* [Brief] Would you find each line in the entries below with the string "Einträge" and copy it?

[Saved data entries]
+===+
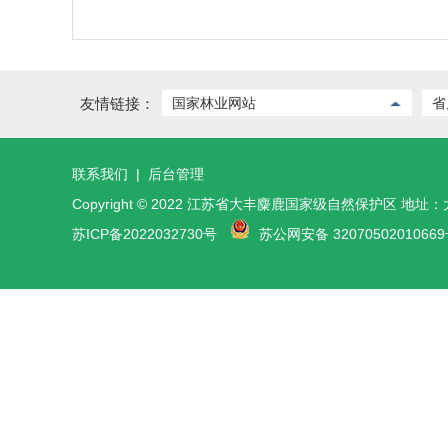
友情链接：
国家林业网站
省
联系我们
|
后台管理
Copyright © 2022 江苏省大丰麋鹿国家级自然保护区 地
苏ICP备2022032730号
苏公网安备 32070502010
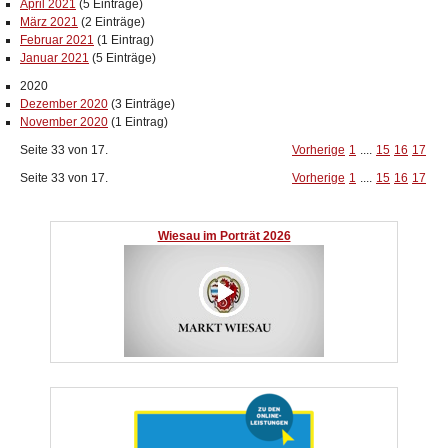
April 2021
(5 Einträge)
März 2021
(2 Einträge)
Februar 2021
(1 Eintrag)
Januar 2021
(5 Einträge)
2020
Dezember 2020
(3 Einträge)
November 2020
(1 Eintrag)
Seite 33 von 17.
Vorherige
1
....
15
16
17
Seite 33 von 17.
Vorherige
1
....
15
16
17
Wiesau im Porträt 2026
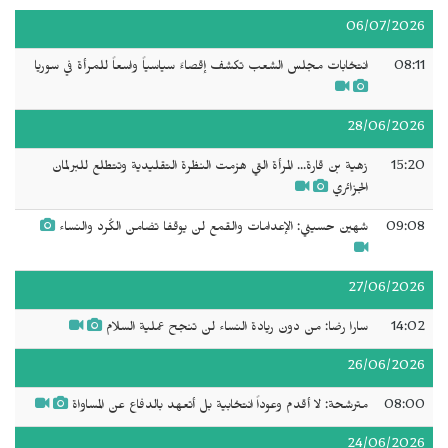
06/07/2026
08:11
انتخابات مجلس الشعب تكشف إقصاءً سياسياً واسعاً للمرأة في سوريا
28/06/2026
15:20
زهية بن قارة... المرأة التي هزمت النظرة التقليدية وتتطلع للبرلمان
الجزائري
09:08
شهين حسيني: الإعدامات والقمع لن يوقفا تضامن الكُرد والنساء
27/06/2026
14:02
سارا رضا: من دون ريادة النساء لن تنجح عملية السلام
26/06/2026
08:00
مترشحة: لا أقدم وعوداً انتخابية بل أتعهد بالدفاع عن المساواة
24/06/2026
+===+
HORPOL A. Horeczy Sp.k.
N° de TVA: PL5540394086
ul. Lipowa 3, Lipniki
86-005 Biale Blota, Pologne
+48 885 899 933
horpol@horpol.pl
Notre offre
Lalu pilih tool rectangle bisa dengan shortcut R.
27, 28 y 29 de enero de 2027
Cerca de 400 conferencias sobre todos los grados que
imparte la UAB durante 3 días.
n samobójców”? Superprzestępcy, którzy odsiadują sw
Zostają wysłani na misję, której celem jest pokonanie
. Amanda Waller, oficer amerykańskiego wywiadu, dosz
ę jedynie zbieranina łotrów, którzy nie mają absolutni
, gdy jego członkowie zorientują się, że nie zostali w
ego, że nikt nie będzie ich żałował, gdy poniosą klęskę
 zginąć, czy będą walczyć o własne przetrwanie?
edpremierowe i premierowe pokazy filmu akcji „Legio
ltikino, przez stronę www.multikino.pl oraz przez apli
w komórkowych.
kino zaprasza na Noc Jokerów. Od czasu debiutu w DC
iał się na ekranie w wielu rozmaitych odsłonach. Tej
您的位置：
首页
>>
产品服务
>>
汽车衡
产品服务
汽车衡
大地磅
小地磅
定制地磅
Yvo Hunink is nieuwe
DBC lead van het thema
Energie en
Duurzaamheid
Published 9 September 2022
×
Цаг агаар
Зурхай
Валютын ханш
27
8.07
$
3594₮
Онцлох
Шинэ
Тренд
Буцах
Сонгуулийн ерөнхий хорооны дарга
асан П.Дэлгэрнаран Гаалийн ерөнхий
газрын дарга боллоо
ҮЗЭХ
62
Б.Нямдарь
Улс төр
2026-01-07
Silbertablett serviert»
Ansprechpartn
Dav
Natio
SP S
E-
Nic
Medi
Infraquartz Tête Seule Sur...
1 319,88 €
+===+
* [Result]
(5 Einträge)
(2 Einträge)
(5 Einträge)
(3 Einträge)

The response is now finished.